# Material provided:
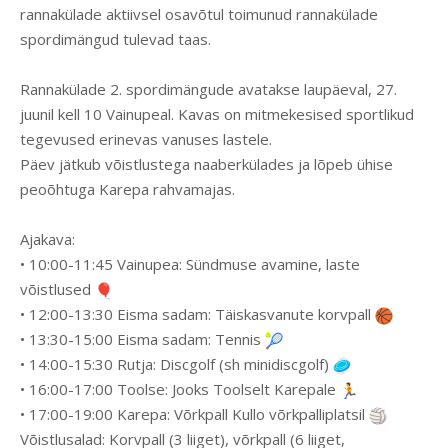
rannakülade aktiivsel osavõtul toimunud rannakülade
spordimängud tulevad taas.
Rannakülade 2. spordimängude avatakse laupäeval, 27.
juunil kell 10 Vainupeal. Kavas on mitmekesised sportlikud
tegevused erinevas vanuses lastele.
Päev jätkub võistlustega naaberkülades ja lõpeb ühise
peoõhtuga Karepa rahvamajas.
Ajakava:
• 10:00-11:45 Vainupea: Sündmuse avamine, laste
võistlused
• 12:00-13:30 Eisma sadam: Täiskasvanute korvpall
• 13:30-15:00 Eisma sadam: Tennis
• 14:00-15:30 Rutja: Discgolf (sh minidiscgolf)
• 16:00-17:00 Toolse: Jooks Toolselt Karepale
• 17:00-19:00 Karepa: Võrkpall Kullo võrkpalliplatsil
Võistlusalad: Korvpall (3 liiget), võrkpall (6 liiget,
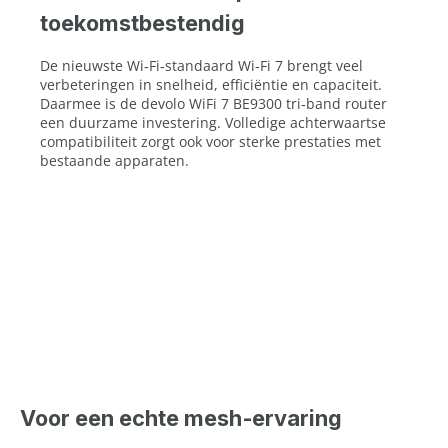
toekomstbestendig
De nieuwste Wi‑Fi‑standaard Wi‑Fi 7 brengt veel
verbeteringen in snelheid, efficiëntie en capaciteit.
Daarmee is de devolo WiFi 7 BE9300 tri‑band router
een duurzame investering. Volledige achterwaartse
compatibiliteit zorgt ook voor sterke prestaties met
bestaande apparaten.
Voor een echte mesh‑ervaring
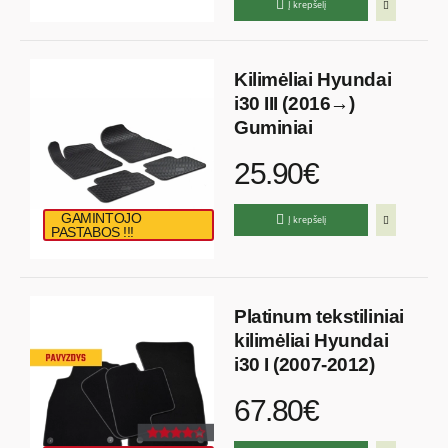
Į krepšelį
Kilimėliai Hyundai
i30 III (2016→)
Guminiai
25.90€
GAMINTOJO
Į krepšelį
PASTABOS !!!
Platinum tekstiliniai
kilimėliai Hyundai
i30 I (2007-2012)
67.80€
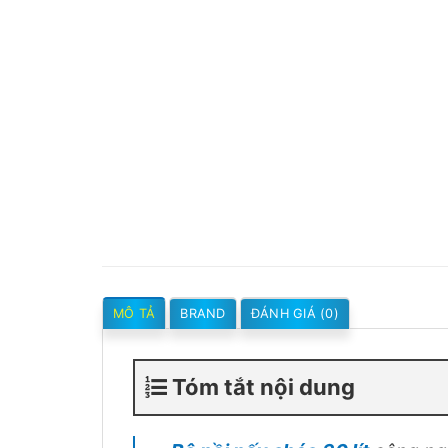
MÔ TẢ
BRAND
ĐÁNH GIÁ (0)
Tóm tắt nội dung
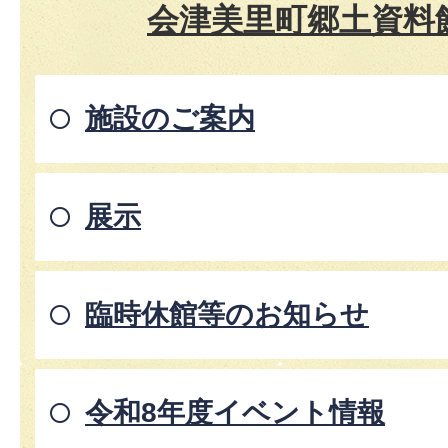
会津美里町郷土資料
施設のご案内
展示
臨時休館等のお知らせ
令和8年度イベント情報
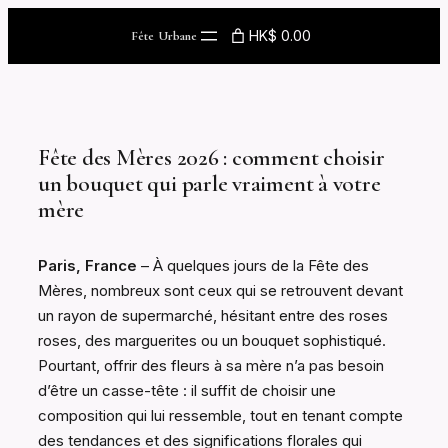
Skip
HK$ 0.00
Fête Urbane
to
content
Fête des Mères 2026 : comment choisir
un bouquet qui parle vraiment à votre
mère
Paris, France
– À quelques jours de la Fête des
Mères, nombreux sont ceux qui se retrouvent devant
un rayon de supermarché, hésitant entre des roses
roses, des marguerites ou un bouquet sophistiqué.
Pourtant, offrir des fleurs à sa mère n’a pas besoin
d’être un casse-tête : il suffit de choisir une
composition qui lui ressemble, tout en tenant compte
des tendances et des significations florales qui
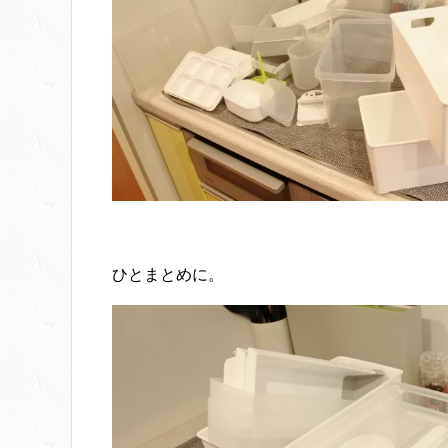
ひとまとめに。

* * *

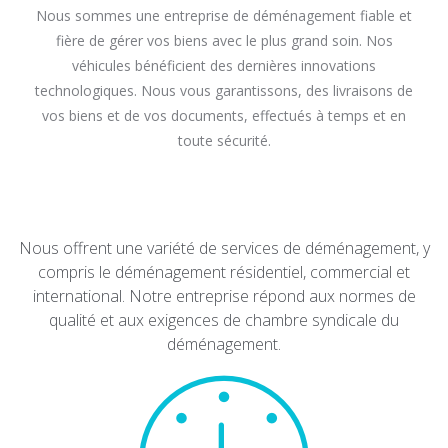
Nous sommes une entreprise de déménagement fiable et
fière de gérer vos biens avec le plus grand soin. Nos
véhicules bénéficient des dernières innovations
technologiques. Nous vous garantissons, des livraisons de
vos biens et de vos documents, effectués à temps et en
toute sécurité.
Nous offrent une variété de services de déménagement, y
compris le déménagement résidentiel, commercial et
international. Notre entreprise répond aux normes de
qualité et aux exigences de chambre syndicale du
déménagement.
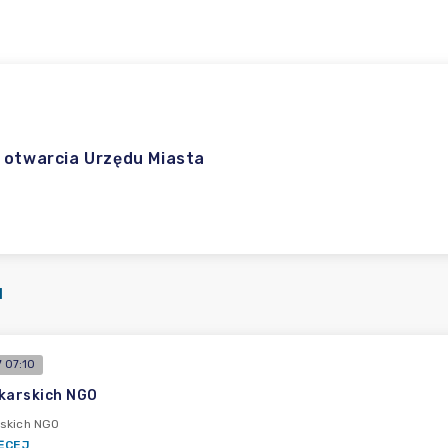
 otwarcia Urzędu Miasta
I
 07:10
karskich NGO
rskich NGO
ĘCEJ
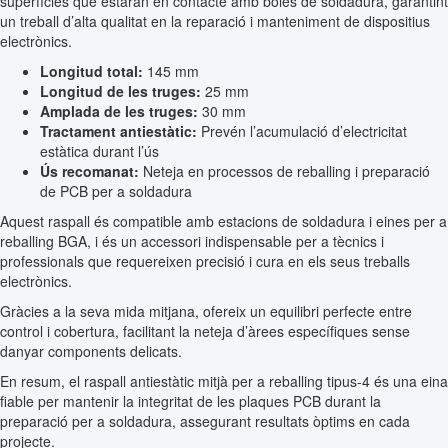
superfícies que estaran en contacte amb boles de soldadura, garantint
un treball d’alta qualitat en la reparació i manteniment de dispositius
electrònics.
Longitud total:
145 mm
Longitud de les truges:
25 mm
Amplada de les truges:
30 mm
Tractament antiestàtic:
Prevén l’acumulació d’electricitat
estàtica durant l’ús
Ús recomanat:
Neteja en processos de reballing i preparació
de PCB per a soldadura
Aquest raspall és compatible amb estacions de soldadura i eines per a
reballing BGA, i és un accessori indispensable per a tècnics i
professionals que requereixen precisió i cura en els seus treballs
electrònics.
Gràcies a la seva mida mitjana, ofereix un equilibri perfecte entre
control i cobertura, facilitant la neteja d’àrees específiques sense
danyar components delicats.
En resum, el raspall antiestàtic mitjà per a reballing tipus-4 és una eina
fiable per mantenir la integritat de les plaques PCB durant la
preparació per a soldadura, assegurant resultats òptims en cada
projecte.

# About this task:
Search the listing above for the string "Fête". Copy every line that contains it.

# Response below:
Fête Urbane
Fête des Mères 2026 : comment choisir
– À quelques jours de la Fête des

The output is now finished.